# Task to carry out:
Begin with the line that holds "Мы используем" and repeat each line after it exactly, ending with the last line of the listing.
[Opening Data for processing section]
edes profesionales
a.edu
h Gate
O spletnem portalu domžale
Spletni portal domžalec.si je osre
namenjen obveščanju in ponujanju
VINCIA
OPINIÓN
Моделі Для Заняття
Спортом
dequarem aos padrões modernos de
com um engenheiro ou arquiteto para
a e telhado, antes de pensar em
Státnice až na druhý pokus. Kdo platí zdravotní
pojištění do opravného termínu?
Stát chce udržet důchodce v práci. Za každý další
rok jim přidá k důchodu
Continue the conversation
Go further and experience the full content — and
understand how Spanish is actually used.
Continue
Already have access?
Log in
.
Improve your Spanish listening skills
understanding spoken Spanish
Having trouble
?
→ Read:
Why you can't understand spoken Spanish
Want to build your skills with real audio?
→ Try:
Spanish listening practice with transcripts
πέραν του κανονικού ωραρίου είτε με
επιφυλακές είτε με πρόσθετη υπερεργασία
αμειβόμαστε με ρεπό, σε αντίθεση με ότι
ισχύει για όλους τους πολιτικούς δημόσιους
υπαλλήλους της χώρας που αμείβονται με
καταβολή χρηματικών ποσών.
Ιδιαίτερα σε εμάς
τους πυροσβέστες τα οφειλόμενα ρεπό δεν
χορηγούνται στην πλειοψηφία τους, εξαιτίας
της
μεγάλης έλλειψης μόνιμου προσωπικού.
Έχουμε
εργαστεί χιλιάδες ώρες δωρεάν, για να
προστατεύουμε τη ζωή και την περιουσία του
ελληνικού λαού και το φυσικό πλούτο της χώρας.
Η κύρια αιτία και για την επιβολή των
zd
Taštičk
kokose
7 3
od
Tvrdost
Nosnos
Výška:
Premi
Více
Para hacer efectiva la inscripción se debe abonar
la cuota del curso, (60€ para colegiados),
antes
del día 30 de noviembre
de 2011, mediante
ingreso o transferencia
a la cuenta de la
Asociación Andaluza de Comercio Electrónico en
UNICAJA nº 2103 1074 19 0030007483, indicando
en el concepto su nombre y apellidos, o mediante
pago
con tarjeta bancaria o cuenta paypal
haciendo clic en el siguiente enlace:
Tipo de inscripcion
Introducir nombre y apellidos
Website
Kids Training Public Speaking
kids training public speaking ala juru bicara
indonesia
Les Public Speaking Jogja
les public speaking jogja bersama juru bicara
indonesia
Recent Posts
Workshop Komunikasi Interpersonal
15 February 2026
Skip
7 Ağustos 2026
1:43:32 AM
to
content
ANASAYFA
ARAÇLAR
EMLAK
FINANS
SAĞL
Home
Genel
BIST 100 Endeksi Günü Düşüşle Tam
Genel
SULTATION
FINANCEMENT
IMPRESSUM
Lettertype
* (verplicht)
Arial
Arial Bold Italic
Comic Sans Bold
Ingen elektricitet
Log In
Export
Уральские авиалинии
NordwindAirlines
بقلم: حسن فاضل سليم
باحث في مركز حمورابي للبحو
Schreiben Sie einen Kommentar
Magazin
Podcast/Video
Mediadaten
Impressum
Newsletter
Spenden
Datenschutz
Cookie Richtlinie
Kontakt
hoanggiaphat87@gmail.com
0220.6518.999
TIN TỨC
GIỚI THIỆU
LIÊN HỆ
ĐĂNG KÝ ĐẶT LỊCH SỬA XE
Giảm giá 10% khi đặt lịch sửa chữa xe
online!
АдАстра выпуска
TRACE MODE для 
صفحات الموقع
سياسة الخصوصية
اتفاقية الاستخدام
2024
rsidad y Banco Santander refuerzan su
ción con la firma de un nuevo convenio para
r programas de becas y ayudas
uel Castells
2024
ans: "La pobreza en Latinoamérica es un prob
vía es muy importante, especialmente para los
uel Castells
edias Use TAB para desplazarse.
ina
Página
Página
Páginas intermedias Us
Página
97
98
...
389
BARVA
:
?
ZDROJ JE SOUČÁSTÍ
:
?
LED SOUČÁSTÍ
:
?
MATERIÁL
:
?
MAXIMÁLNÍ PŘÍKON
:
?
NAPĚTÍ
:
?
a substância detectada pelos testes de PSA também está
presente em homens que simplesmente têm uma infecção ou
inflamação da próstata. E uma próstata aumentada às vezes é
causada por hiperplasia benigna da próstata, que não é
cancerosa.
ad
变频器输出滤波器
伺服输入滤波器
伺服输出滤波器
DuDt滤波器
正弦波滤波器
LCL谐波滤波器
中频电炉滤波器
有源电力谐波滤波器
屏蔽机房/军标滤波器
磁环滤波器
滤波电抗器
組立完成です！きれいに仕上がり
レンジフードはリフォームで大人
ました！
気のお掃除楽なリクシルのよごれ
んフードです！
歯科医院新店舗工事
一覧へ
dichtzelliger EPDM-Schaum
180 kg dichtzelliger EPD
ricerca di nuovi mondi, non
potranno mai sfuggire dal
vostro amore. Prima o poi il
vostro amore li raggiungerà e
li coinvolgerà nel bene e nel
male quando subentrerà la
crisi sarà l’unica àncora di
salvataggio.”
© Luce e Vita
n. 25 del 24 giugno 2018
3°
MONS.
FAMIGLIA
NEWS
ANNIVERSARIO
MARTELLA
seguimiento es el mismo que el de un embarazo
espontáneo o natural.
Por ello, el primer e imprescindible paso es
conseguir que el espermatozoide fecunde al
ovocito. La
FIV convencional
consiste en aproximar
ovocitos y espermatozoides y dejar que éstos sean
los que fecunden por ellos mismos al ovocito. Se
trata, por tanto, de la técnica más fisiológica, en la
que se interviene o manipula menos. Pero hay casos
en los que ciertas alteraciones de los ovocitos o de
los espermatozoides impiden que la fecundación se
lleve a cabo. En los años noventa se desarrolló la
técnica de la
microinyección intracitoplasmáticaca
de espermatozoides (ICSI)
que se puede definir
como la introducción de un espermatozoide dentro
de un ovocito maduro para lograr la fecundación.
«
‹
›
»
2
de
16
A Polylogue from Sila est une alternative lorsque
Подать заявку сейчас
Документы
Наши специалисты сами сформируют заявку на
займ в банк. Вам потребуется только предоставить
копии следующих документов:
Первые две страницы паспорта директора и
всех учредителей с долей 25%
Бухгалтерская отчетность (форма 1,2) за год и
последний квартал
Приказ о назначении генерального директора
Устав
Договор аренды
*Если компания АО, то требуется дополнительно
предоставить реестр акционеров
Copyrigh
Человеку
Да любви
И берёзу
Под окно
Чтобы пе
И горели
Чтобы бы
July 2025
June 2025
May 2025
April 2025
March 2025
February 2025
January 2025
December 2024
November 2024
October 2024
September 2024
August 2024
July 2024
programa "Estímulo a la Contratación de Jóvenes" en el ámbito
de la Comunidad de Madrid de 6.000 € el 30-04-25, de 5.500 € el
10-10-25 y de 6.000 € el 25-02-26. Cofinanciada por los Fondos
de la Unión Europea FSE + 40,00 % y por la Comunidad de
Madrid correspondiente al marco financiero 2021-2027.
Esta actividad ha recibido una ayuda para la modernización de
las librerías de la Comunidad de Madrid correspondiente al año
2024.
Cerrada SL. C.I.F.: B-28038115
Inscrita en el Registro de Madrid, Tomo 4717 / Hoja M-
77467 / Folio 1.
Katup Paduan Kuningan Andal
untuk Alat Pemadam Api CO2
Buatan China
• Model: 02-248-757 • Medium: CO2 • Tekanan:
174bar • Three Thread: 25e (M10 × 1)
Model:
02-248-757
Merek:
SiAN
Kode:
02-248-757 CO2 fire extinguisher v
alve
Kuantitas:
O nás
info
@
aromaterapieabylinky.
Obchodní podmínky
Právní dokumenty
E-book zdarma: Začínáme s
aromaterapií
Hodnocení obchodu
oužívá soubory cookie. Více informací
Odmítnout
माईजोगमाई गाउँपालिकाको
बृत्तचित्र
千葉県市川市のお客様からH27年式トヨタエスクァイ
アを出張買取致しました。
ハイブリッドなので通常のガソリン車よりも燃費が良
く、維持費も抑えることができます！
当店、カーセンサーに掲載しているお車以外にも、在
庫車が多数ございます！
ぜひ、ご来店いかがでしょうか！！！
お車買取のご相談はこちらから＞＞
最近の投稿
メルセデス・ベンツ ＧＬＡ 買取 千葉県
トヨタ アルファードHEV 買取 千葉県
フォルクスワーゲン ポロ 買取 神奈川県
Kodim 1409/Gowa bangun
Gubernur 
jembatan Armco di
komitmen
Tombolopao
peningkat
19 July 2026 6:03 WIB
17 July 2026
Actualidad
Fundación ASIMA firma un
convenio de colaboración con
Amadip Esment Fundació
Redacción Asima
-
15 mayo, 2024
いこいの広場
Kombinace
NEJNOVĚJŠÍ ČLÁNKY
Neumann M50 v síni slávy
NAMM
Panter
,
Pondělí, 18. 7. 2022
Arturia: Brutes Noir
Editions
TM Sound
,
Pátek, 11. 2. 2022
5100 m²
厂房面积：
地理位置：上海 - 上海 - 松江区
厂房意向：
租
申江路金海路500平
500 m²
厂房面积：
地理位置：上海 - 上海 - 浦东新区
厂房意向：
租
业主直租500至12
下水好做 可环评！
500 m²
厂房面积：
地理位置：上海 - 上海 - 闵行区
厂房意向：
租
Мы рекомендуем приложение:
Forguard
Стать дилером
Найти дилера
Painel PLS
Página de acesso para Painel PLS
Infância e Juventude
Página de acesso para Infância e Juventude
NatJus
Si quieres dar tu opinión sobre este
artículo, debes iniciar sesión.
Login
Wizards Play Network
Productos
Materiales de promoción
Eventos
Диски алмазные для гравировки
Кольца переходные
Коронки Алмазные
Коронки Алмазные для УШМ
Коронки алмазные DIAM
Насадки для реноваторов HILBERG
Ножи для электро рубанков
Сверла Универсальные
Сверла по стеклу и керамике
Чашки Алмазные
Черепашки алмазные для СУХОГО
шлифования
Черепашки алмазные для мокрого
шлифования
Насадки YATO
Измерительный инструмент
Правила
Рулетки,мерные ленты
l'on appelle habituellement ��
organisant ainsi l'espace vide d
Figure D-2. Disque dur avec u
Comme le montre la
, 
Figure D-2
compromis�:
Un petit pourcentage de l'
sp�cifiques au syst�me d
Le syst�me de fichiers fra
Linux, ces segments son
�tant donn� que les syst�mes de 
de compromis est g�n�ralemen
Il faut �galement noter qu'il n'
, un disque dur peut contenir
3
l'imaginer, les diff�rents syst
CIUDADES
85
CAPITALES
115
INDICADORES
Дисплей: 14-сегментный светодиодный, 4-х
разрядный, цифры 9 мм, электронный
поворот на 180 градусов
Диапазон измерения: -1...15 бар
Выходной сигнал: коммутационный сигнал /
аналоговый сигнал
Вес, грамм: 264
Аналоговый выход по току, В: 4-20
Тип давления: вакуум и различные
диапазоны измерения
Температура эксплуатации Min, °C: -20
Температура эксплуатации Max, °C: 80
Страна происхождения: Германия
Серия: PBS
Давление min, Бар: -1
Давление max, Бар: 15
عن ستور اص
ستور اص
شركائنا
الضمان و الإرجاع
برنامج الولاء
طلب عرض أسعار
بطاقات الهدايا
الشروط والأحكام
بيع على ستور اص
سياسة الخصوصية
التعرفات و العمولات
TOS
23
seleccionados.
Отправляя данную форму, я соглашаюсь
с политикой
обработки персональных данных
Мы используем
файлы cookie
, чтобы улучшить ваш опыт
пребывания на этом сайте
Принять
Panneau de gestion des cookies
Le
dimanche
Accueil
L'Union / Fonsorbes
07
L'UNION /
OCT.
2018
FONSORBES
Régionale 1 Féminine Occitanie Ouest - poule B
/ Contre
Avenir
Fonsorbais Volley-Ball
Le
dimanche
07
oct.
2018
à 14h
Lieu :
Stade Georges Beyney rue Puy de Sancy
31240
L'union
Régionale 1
[Closing Data for processing section]
# Reply:
Мы используем
файлы cookie
, чтобы улучшить ваш опыт
пребывания на этом сайте
Принять
Panneau de gestion des cookies
Le
dimanche
Accueil
L'Union / Fonsorbes
07
L'UNION /
OCT.
2018
FONSORBES
Régionale 1 Féminine Occitanie Ouest - poule B
/ Contre
Avenir
Fonsorbais Volley-Ball
Le
dimanche
07
oct.
2018
à 14h
Lieu :
Stade Georges Beyney rue Puy de Sancy
31240
L'union
Régionale 1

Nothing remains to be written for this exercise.